It seems that now, more than ever, people are looking for ways to save money; however, this is nothing new for those interested in buying a car. It’s pretty common to buy a used car to save a few (and even hundreds) dollars, especially for first-time car buyers. If you didn’t know, there’s a way to save even more when buying a car, and that’s by looking for vehicles with salvage titles.
This is where you come in. You’ve seen a salvage titled vehicle, and, at least from the outside, it doesn’t look too bad, and in fact, you think it may be repairable. You can, but first, consider reading this article carefully, where we explain the pros and cons of buying a car with a salvage title.
What is a salvage title?
- A salvage title is a vehicle make designation representing a car that has been damaged or deemed a total loss by the insurance company which has paid a claim on it.
- A car is also considered salvage when the insurer determines that the repair cost is high than its market value.
- The salvage title is also given to vehicles with problems that are easy to fix or sometimes cars with minor and insignificant damage. These “not-so-damaged salvage title cars” are cheap, and this is why collectors and car dealers invest in them. However, many experts still advise prospective buyers and buyers to be cautious when purchasing salvage title vehicles, as they could spend their money on a car with irreparable damage.

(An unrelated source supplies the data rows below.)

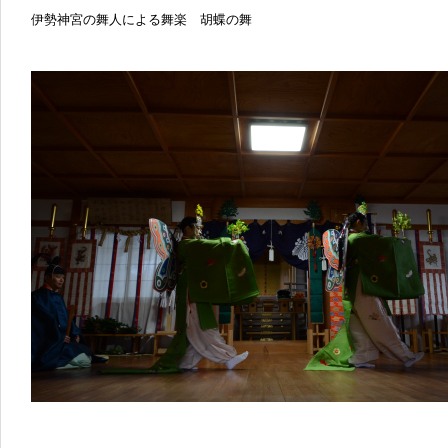
伊勢神宮の舞人による舞楽 胡蝶の舞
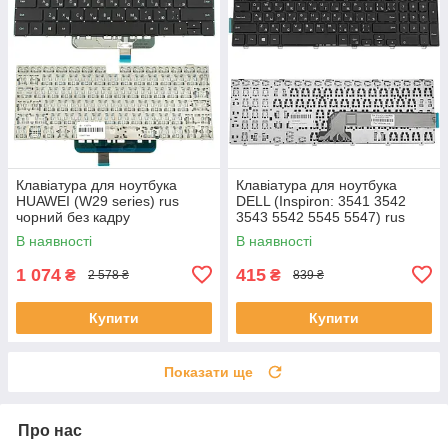
Клавіатура для ноутбука
Клавіатура для ноутбука
HUAWEI (W29 series) rus
DELL (Inspiron: 3541 3542
чорний без кадру
3543 5542 5545 5547) rus
чорний
В наявності
В наявності
1 074
415
₴
₴
2 578 ₴
839 ₴
Купити
Купити
Показати ще
Про нас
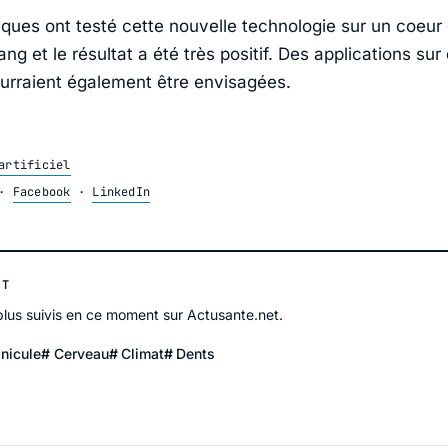
fiques ont testé cette nouvelle technologie sur un coeur
ng et le résultat a été très positif. Des applications sur
urraient également être envisagées.
artificiel
·
Facebook
·
LinkedIn
NT
 plus suivis en ce moment sur Actusante.net.
nicule
Cerveau
Climat
Dents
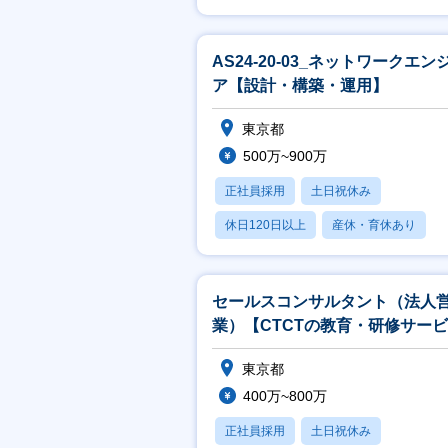
賞与あり
AS24-20-03_ネットワークエン
ア【設計・構築・運用】
東京都
500万~900万
正社員採用
土日祝休み
休日120日以上
産休・育休あり
賞与あり
セールスコンサルタント（法人
業）【CTCTの教育・研修サー
提案／残業20h】
東京都
400万~800万
正社員採用
土日祝休み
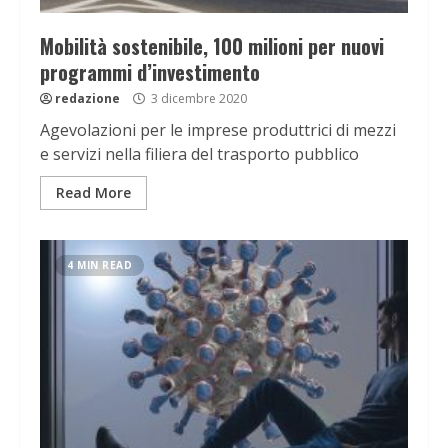
Mobilità sostenibile, 100 milioni per nuovi
programmi d’investimento
redazione
3 dicembre 2020
Agevolazioni per le imprese produttrici di mezzi
e servizi nella filiera del trasporto pubblico
Read More
4 MIN READ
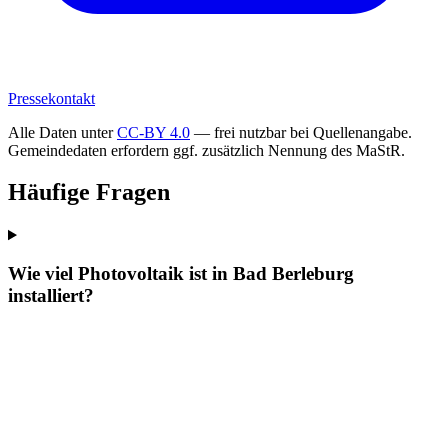
Pressekontakt
Alle Daten unter
CC-BY 4.0
— frei nutzbar bei Quellenangabe.
Gemeindedaten erfordern ggf. zusätzlich Nennung des MaStR.
Häufige Fragen
Wie viel Photovoltaik ist in Bad Berleburg
installiert?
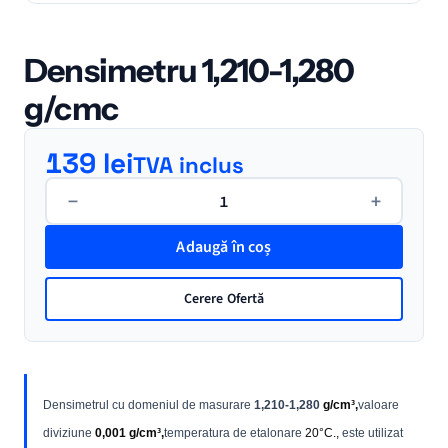
Densimetru 1,210-1,280
g/cmc
139
lei
TVA inclus
Cantitate
−
+
Densimetru
1,210-
Adaugă în coș
1,280
g/cmc
Cerere Ofertă
Densimetrul cu domeniul de masurare
1,210-1,280
g/cm³,
valoare
diviziune
0,001 g/cm³,
temperatura de etalonare
20°C.,
este utilizat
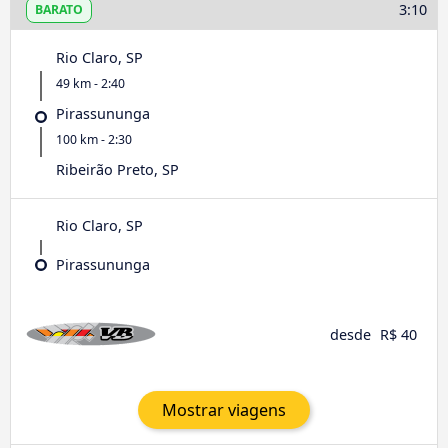
3:10
BARATO
Rio Claro, SP
49 km - 2:40
Pirassununga
100 km - 2:30
Ribeirão Preto, SP
Rio Claro, SP
Pirassununga
desde
R$ 40
Mostrar viagens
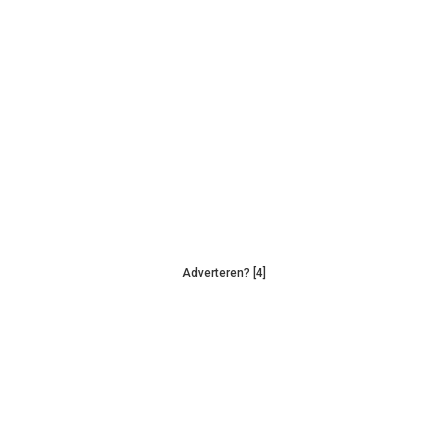
Adverteren? [4]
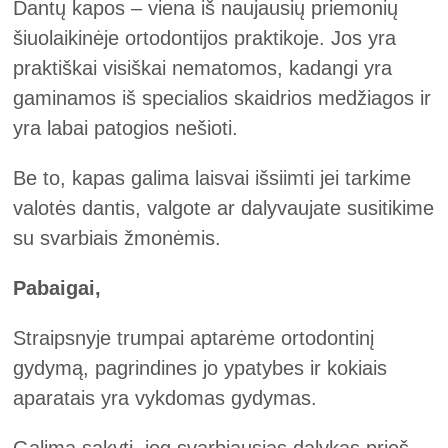
Dantų kapos – viena iš naujausių priemonių
šiuolaikinėje ortodontijos praktikoje. Jos yra
praktiškai visiškai nematomos, kadangi yra
gaminamos iš specialios skaidrios medžiagos ir
yra labai patogios nešioti.
Be to, kapas galima laisvai išsiimti jei tarkime
valotės dantis, valgote ar dalyvaujate susitikime
su svarbiais žmonėmis.
Pabaigai,
Straipsnyje trumpai aptarėme ortodontinį
gydymą, pagrindines jo ypatybes ir kokiais
aparatais yra vykdomas gydymas.
Galima sakyti, jog svarbiausias dalykas prieš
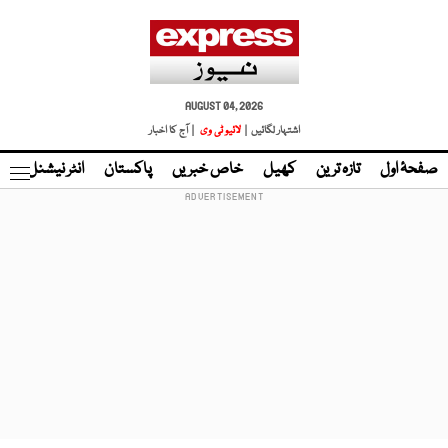
AUGUST 04, 2026
اشتہار لگائیں |
لائیو ٹی وی
| آج کا اخبار
صفحۂ اول
تازہ ترین
کھیل
خاص خبریں
پاکستان
انٹر نیشنل
ٹا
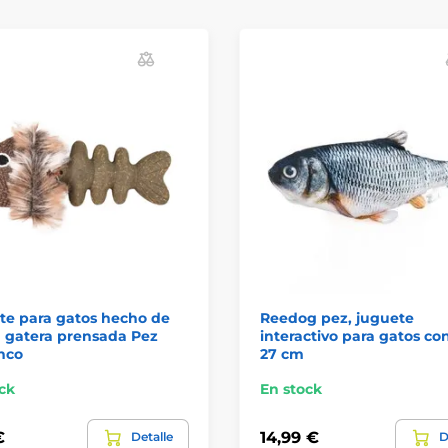
te para gatos hecho de
Reedog pez, juguete
 gatera prensada Pez
interactivo para gatos co
nco
27 cm
ck
En stock
€
14,99 €
Detalle
D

The pros of a car with a salvage title
In most cases, the price is very, very attractive.
This is by far the big pro of buying a salvage title: You can save a lot of money. Salvage titled cars are relatively cheap, sometimes even selling for pennies on the dollar. And if you are a creative person, you can see great potential where no one sees more than useless junk!
You could end up lucky.
Insurers who declare the destruction of the vehicle do so when the repair cost is too much compared to the value of the car. But there’s a chance the company didn’t look hard enough at the car’s damage before deciding. By carefully looking at salvage title cars, you may find a hidden gem, and it would be you who will surely end up winning.
Sometimes the damage can be extensive but not easily detectable, such as a bent chassis or electrical failure due to flood damage. Unless you’re an expert, make sure to have it thoroughly checked out by a trusted mechanic and give their opinion on it as well.

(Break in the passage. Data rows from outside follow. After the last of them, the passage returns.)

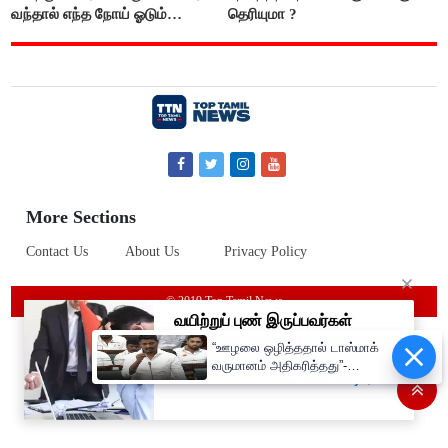
வந்தால் எந்த நோய் ஓடும்
தெரியுமா ?
தெரியுமா ?
More Sections
Contact Us
About Us
Privacy Policy
© 2019 Top Tamil News
“ஊழலை ஒழித்ததால் டாஸ்மாக்
வருமானம் அதிகரித்தது”-
அமைச்சர் விக்னேஷ்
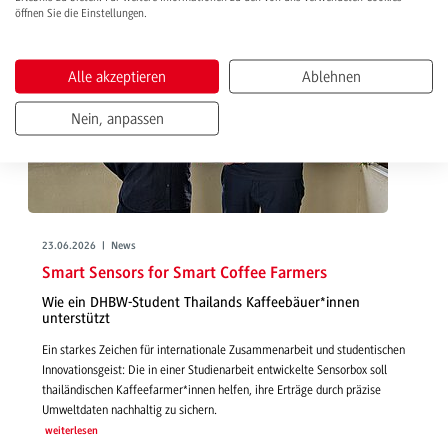
öffnen Sie die Einstellungen.
Alle akzeptieren
Ablehnen
Nein, anpassen
23.06.2026 | News
Smart Sensors for Smart Coffee Farmers
Wie ein DHBW-Student Thailands Kaffeebäuer*innen
unterstützt
Ein starkes Zeichen für internationale Zusammenarbeit und studentischen
Innovationsgeist: Die in einer Studienarbeit entwickelte Sensorbox soll
thailändischen Kaffeefarmer*innen helfen, ihre Erträge durch präzise
Umweltdaten nachhaltig zu sichern.
weiterlesen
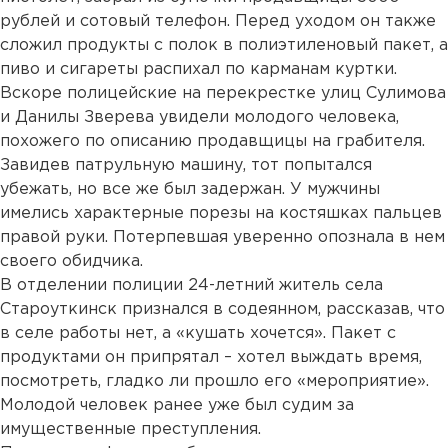
рублей и сотовый телефон. Перед уходом он также
сложил продукты с полок в полиэтиленовый пакет, а
пиво и сигареты распихал по карманам куртки.
Вскоре полицейские на перекрестке улиц Сулимова
и Данилы Зверева увидели молодого человека,
похожего по описанию продавщицы на грабителя.
Завидев патрульную машину, тот попытался
убежать, но все же был задержан. У мужчины
имелись характерные порезы на костяшках пальцев
правой руки. Потерпевшая уверенно опознала в нем
своего обидчика.
В отделении полиции 24-летний житель села
Староуткинск признался в содеянном, рассказав, что
в селе работы нет, а «кушать хочется». Пакет с
продуктами он припрятал – хотел выждать время,
посмотреть, гладко ли прошло его «мероприятие».
Молодой человек ранее уже был судим за
имущественные преступления.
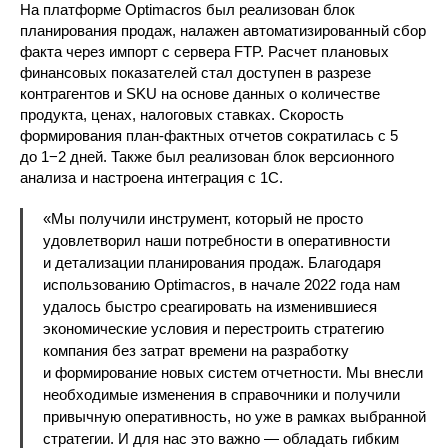
На платформе Optimacros был реализован блок
планирования продаж, налажен автоматизированный сбор
факта через импорт с сервера FTP. Расчет плановых
финансовых показателей стал доступен в разрезе
контрагентов и SKU на основе данных о количестве
продукта, ценах, налоговых ставках. Скорость
формирования план-фактных отчетов сократилась с 5
до 1−2 дней. Также был реализован блок версионного
анализа и настроена интеграция с 1С.
«Мы получили инструмент, который не просто
удовлетворил наши потребности в оперативности
и детализации планирования продаж. Благодаря
использованию Optimacros, в начале 2022 года нам
удалось быстро среагировать на изменившиеся
экономические условия и перестроить стратегию
компания без затрат времени на разработку
и формирование новых систем отчетности. Мы внесли
необходимые изменения в справочники и получили
привычную оперативность, но уже в рамках выбранной
стратегии. И для нас это важно — обладать гибким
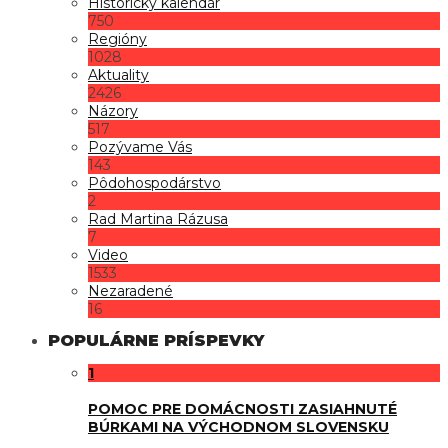
Historický kalendár
750
Regióny
1028
Aktuality
2426
Názory
517
Pozývame Vás
143
Pôdohospodárstvo
2
Rad Martina Rázusa
7
Video
1533
Nezaradené
16
POPULÁRNE PRÍSPEVKY
1
POMOC PRE DOMÁCNOSTI ZASIAHNUTÉ
BÚRKAMI NA VÝCHODNOM SLOVENSKU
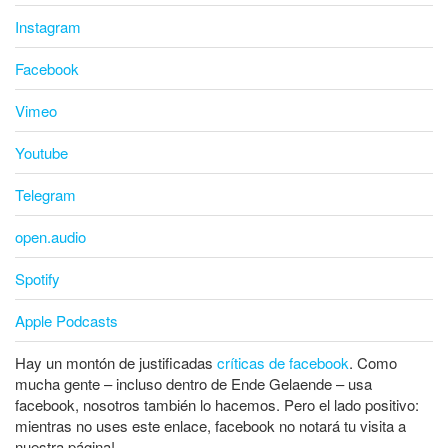
Instagram
Facebook
Vimeo
Youtube
Telegram
open.audio
Spotify
Apple Podcasts
Hay un montón de justificadas
críticas de facebook
. Como
mucha gente – incluso dentro de Ende Gelaende – usa
facebook, nosotros también lo hacemos. Pero el lado positivo:
mientras no uses este enlace, facebook no notará tu visita a
nuestra página!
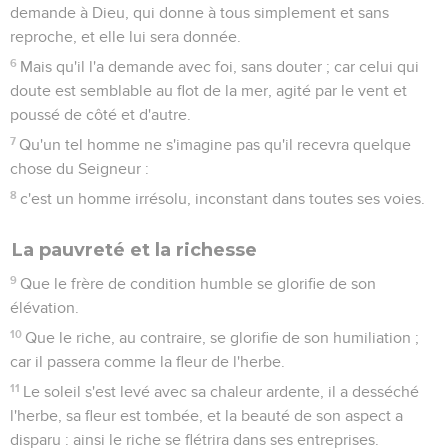
demande à Dieu, qui donne à tous simplement et sans
reproche, et elle lui sera donnée.
6
Mais qu'il l'a demande avec foi, sans douter ; car celui qui
doute est semblable au flot de la mer, agité par le vent et
poussé de côté et d'autre.
7
Qu'un tel homme ne s'imagine pas qu'il recevra quelque
chose du Seigneur :
8
c'est un homme irrésolu, inconstant dans toutes ses voies.
La pauvreté et la richesse
9
Que le frère de condition humble se glorifie de son
élévation.
10
Que le riche, au contraire, se glorifie de son humiliation ;
car il passera comme la fleur de l'herbe.
11
Le soleil s'est levé avec sa chaleur ardente, il a desséché
l'herbe, sa fleur est tombée, et la beauté de son aspect a
disparu : ainsi le riche se flétrira dans ses entreprises.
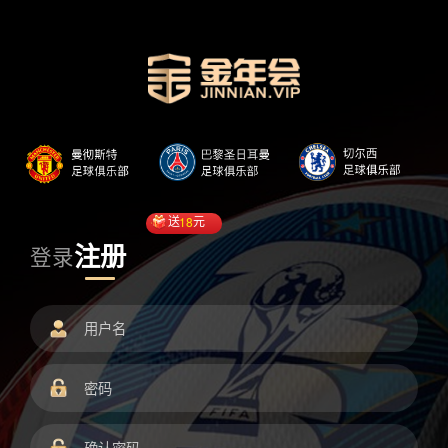
送
18
元
注册
登录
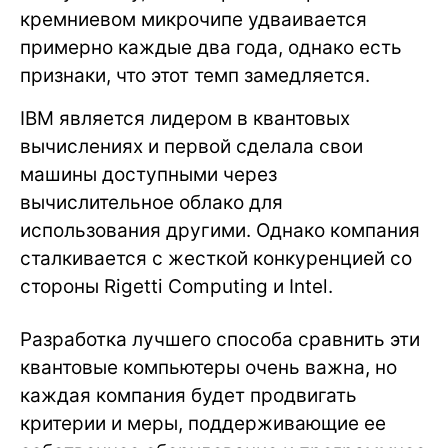
кремниевом микрочипе удваивается
примерно каждые два года, однако есть
признаки, что этот темп замедляется.
IBM является лидером в квантовых
вычислениях и первой сделала свои
машины доступными через
вычислительное облако для
использования другими. Однако компания
сталкивается с жесткой конкуренцией со
стороны Rigetti Computing и Intel.
Разработка лучшего способа сравнить эти
квантовые компьютеры очень важна, но
каждая компания будет продвигать
критерии и меры, поддерживающие ее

The salvage title is forever.
The salvage mark is permanent, so it is impossible to change it once a car receives it. Not even if it is repaired and returned to almost new condition. In fact, in most states, once a salvage vehicle is returned to a safe operating order, it must be inspected and approved by the DMV for the owner to drive it legally.
In this case, the car’s salvage title will be renamed “rebuilt,” but everyone will know that the vehicle was once inoperable. And while this is better than having a salvage title, having a rebuilt title means a significantly lower asking price if you decide to sell it later, regardless of the time, effort, and money you put into it.
Insurance will be a big hassle.
It is common for insurance companies to put buts when granting policies to rebuilt vehicles that were previously salvaged title. The main reason is that if you have an accident, the insurer may have difficulty determining whether or not it is the fault of an old technical problem that was poorly solved. Also, since the car was deemed unroadworthy, the chances of it breaking down again, or causing a severe accident, are higher than for a vehicle that has never been in an accident.
Is it worth buying a salvage title vehicle? It all comes down to the amount of time and money you’re willing to invest, your comfort level, and your attention to detail. If you like working on such a car, spending long hours searching for insurance companies, going through reams of paperwork, and dealing with a host of additional hassles, then perhaps a salvage title vehicle is for you. You know what you’re getting into before taking the plunge; otherwise, it can become a massive headache.
If you’re not going to be repairing yourself, make sure you have a great, inexpensive mechanic who can get parts for you cheaply.